Records from a dataset
------------------------------------
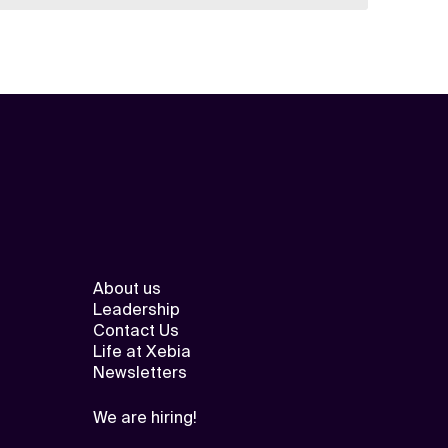
About us
Leadership
Contact Us
Life at Xebia
Newsletters
We are hiring!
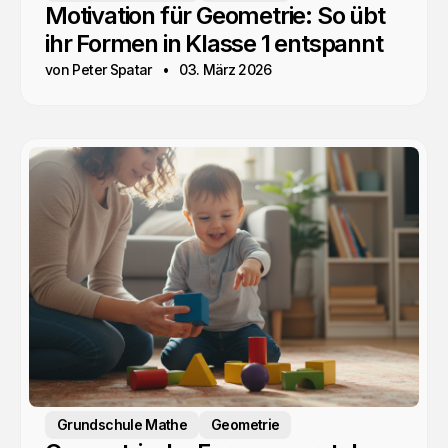
Motivation für Geometrie: So übt
ihr Formen in Klasse 1 entspannt
von Peter Spatar
03. März 2026
Grundschule Mathe
Geometrie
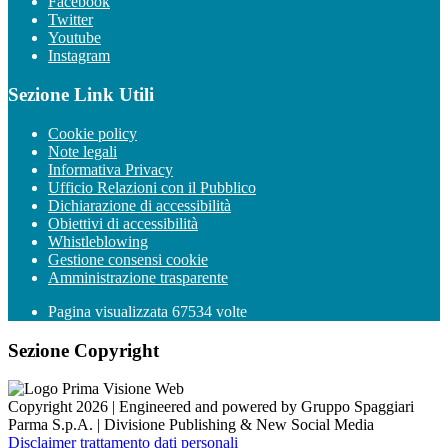
Facebook
Twitter
Youtube
Instagram
Sezione Link Utili
Cookie policy
Note legali
Informativa Privacy
Ufficio Relazioni con il Pubblico
Dichiarazione di accessibilità
Obiettivi di accessibilità
Whistleblowing
Gestione consensi cookie
Amministrazione trasparente
Pagina visualizzata
67534
volte
Sezione Copyright
Copyright 2026 | Engineered and powered by Gruppo Spaggiari
Parma S.p.A. | Divisione Publishing & New Social Media
Disclaimer trattamento dati personali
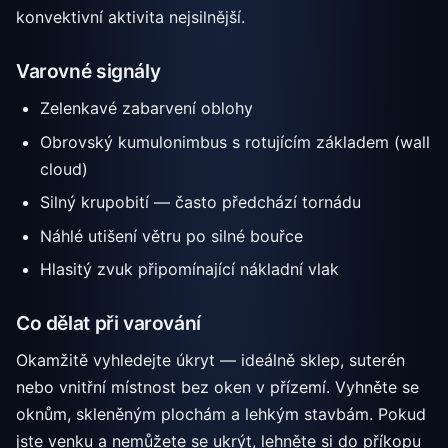
konvektivní aktivita nejsilnější.
Varovné signály
Zelenkavé zabarvení oblohy
Obrovský kumulonimbus s rotujícím základem (wall
cloud)
Silný krupobití — často předchází tornádu
Náhlé utišení větru po silné bouřce
Hlasitý zvuk připomínající nákladní vlak
Co dělat při varování
Okamžitě vyhledejte úkryt — ideálně sklep, suterén
nebo vnitřní místnost bez oken v přízemí. Vyhněte se
oknům, skleněným plochám a lehkým stavbám. Pokud
jste venku a nemůžete se ukrýt, lehněte si do příkopu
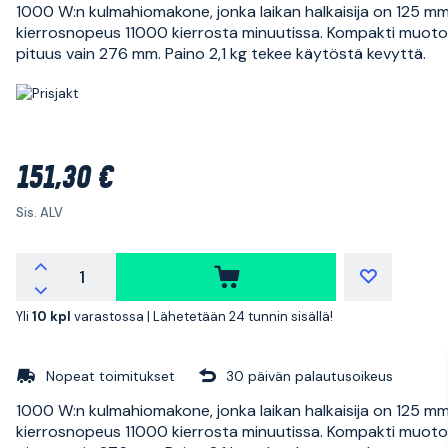
1000 W:n kulmahiomakone, jonka laikan halkaisija on 125 mm
kierrosnopeus 11000 kierrosta minuutissa. Kompakti muotoi
pituus vain 276 mm. Paino 2,1 kg tekee käytöstä kevyttä.
151,30 €
Sis. ALV
Yli
10 kpl
varastossa |
Lähetetään 24 tunnin sisällä!
Nopeat toimitukset
30 päivän palautusoikeus
1000 W:n kulmahiomakone, jonka laikan halkaisija on 125 mm
kierrosnopeus 11000 kierrosta minuutissa. Kompakti muotoi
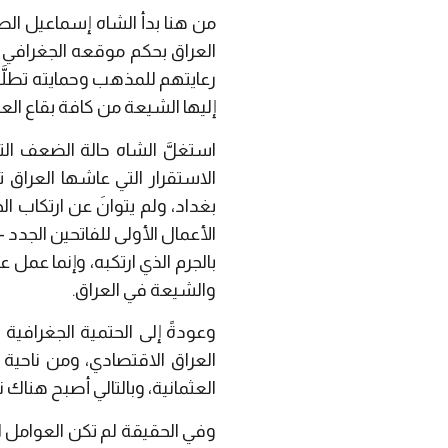
من هنا بدأ الشاه إسماعيل الصف
العراق بحكم موقعه الجغرافي و
رعايتهم للمذهب وحمايته تطلَّع
إليها الشيعة من كافة بقاع ال
بغداد، ولم يتوانَ عن ارتكاب ا
الأعمال الأولى للفاتحين الجدد
بالجرم الذي ارتكبه، وإنما عمل 
والشيعة في العراق.
وعودةً إلى الحتمية الجغرافية
العراق الاقتصادي، ومن ناحية 
العثمانية، وبالتالي أصبح هناك
وفي الحقيقة لم تكن العوامل ال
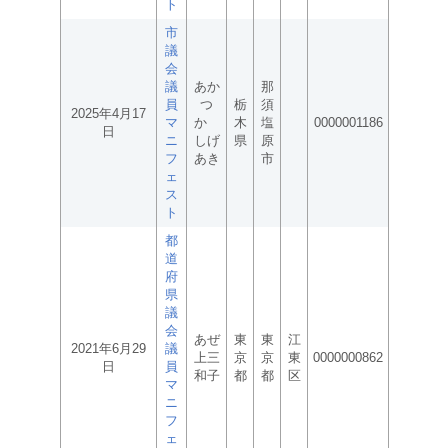
ト
市
議
会
議
あか
那
員
つ
栃
須
2025年4月17
マ
か
木
塩
0000001186
日
ニ
しげ
県
原
フ
あき
市
ェ
ス
ト
都
道
府
県
議
会
あぜ
東
東
江
2021年6月29
議
上三
京
京
東
0000000862
日
員
和子
都
都
区
マ
ニ
フ
ェ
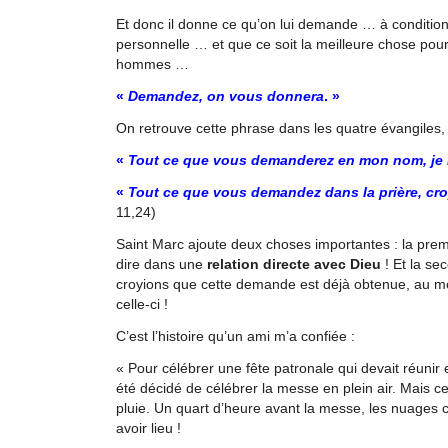
Et donc il donne ce qu’on lui demande … à condition
personnelle … et que ce soit la meilleure chose pou
hommes …
«
Demandez, on vous donnera
. »
On retrouve cette phrase dans les quatre évangiles,
«
Tout ce que vous demanderez en mon nom, je le f
«
Tout ce que vous demandez dans la prière, cro
11,24)
Saint Marc ajoute deux choses importantes : la prem
dire dans une
relation directe avec Dieu
! Et la s
croyions que cette demande est déjà obtenue, au m
celle-ci !
C’est l’histoire qu’un ami m’a confiée :
« Pour célébrer une fête patronale qui devait réunir en
été décidé de célébrer la messe en plein air. Mais ce j
pluie. Un quart d’heure avant la messe, les nuages c
avoir lieu !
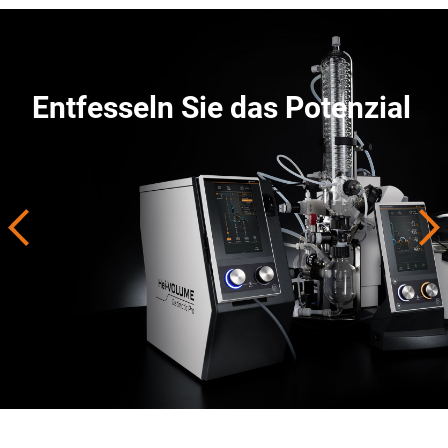
Entfesseln Sie das Potenzial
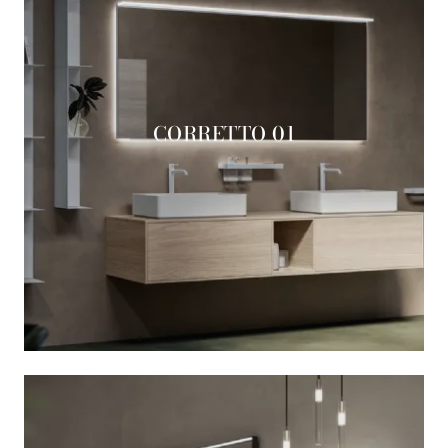
CORRETTO 01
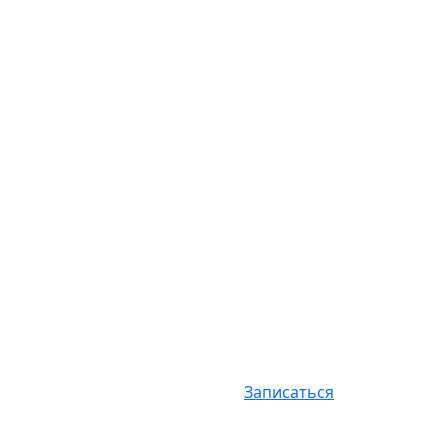
Записаться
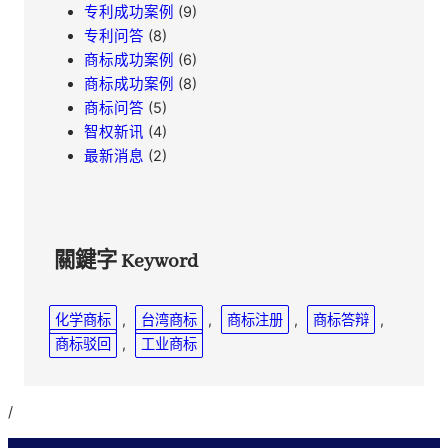
专利成功案例
(9)
专利问答
(8)
商标成功案例
(6)
商标成功案例
(8)
商标问答
(5)
智权新讯
(4)
最新消息
(2)
關鍵字 Keyword
化学商标
, 
台湾商标
, 
商标注册
, 
商标答辩
, 
商标驳回
, 
工业商标
/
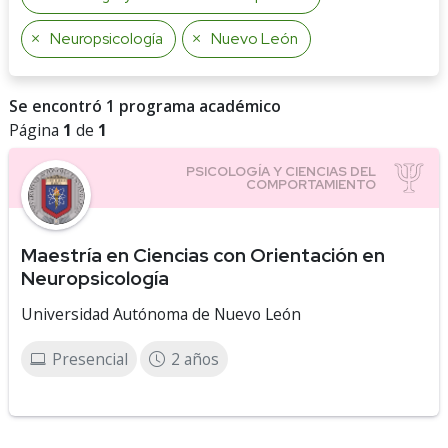
Neuropsicología
Nuevo León
Se encontró 1 programa académico
Página
1
de
1
Maestría en Ciencias con Orientación en
Neuropsicología
Universidad Autónoma de Nuevo León
Presencial
2 años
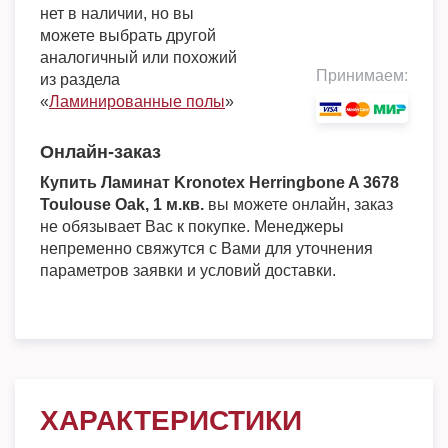
нет в наличии, но вы
можете выбрать другой
аналогичный или похожий
Принимаем:
из раздела
«
Ламинированные полы
»
Онлайн-заказ
Купить Ламинат Kronotex Herringbone A 3678
Toulouse Oak, 1 м.кв.
вы можете онлайн, заказ
не обязывает Вас к покупке. Менеджеры
непременно свяжутся с Вами для уточнения
параметров заявки и условий доставки.
ХАРАКТЕРИСТИКИ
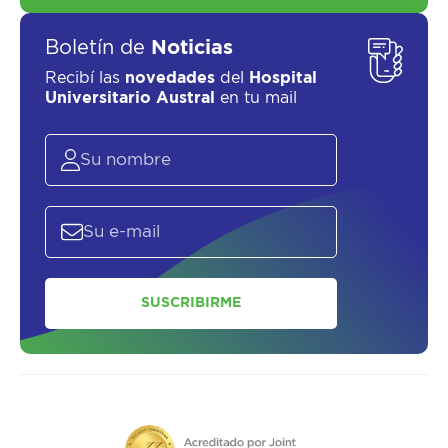
Boletín de
Noticias
Recibí las
novedades
del
Hospital
Universitario Austral
en tu mail
SUSCRIBIRME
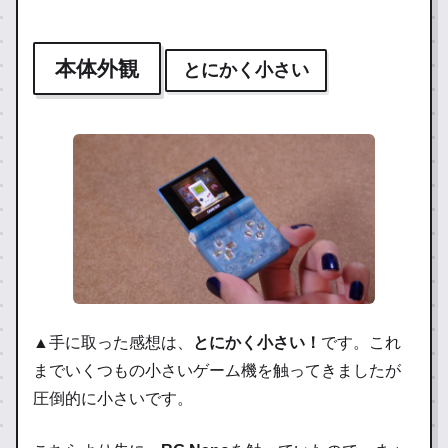
本体外観
とにかく小さい
▲手に取った感想は、
とにかく小さい！
です。これ
までいくつもの小さいゲーム機を触ってきましたが
圧倒的に小さいです。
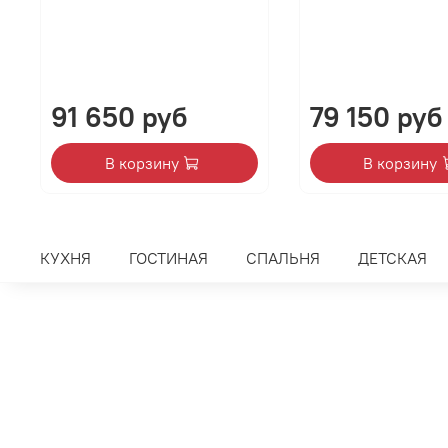
91 650 руб
79 150 руб
В корзину
В корзину
КУХНЯ
ГОСТИНАЯ
СПАЛЬНЯ
ДЕТСКАЯ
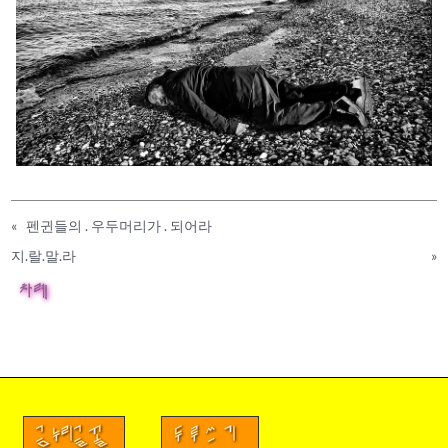
«
펜귄들의 . 우두머리가 . 되어라
지.랄.말.라
»
차례
금누리글꼴
두루쓰기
------------------------------------
In the entries above, find each line that has the word "можете". Copy it.

можете выбрать другой
вы можете онлайн, заказ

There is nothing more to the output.